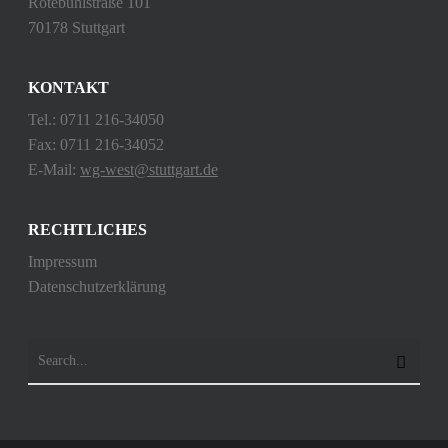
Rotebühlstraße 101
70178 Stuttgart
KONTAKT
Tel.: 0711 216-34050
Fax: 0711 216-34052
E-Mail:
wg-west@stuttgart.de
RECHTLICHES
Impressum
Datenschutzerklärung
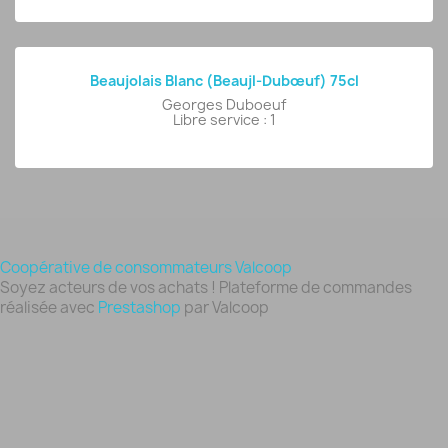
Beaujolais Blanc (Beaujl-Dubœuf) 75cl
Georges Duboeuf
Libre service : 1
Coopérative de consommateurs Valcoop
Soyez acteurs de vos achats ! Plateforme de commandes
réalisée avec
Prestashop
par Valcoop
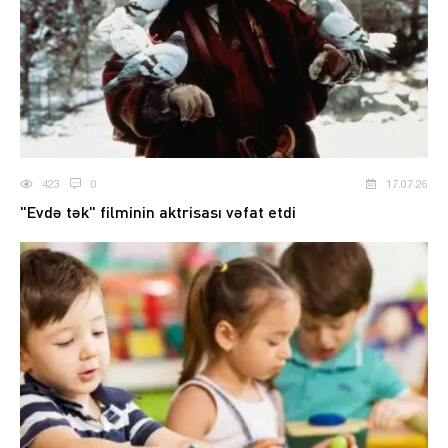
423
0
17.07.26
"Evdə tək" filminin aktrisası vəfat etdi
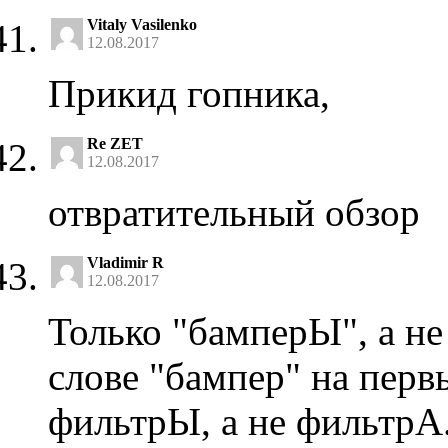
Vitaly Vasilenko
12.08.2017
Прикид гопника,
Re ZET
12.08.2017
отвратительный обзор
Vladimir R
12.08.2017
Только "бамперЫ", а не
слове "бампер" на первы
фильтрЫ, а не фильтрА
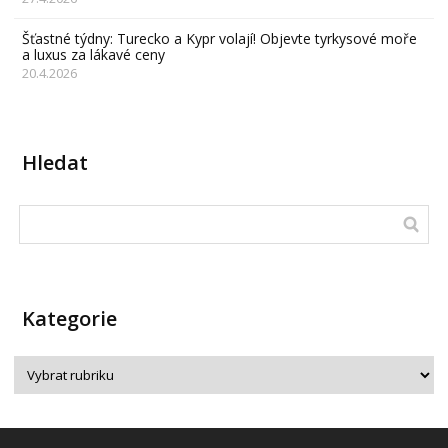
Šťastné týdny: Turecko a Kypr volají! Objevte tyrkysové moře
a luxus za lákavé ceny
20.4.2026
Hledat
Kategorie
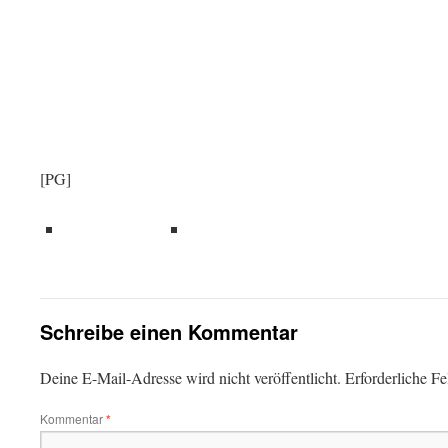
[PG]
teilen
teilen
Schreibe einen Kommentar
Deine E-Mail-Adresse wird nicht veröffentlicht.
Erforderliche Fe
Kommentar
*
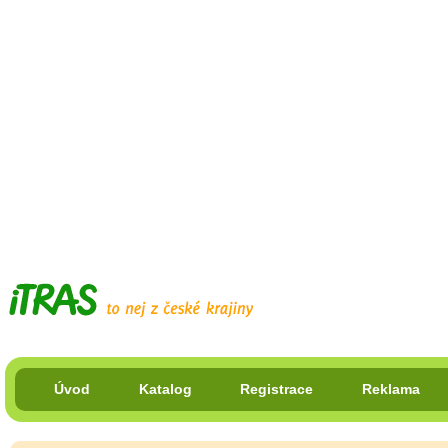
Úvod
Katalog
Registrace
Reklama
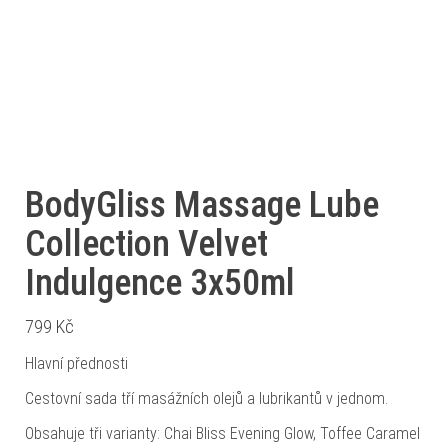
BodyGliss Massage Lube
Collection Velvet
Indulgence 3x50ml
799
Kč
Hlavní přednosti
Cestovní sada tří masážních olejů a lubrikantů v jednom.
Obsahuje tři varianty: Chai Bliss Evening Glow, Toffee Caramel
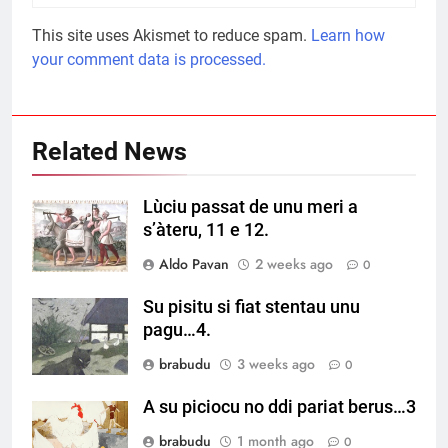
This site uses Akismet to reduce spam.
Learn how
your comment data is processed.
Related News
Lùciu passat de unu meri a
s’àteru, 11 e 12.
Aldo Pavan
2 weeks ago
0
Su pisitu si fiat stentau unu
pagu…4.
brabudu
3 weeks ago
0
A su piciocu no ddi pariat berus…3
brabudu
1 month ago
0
* * *
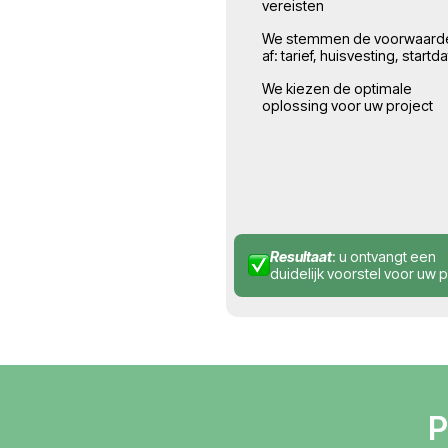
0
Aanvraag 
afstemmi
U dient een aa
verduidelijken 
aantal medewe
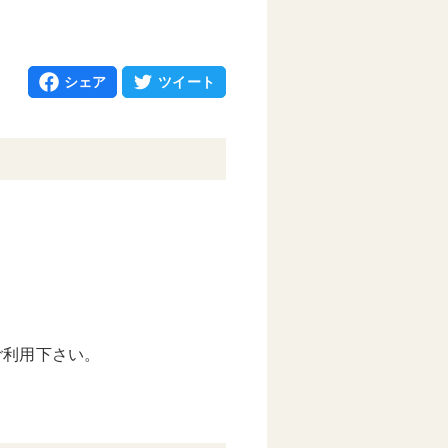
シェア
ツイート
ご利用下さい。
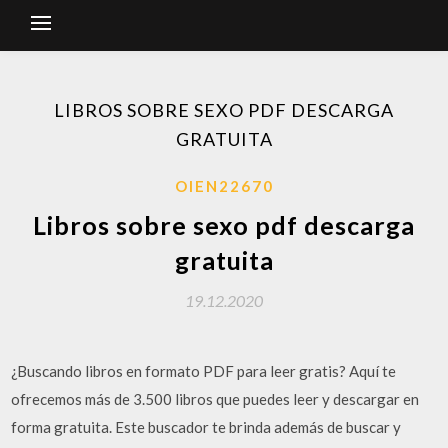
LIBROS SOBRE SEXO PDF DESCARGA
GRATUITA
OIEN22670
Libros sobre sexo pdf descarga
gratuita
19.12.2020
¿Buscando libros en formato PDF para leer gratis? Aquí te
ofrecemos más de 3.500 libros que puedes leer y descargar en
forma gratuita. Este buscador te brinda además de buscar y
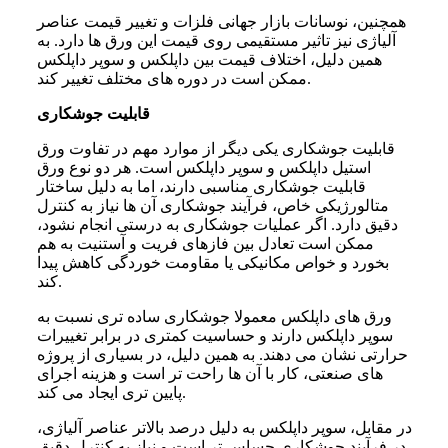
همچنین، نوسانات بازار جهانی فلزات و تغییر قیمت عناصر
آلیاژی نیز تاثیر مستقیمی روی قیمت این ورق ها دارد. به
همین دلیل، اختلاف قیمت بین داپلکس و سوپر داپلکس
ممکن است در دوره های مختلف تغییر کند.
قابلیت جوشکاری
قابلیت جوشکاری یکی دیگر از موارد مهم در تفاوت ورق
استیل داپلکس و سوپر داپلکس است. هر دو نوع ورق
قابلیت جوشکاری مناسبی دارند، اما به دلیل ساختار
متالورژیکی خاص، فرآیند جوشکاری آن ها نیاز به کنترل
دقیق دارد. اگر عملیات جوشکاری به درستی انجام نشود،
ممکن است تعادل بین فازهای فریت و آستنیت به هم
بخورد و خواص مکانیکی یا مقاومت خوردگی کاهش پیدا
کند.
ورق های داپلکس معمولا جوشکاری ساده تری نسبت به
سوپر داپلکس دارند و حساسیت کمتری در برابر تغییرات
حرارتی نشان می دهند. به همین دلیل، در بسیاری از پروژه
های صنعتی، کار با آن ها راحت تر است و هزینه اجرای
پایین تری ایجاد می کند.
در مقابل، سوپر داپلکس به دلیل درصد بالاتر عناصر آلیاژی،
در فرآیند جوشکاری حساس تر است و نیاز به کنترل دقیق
* * *
▶ Work request: Within the preceding material, tally each line that holds the word "قابلیت". Write down only the total.

▶ Answer section: 3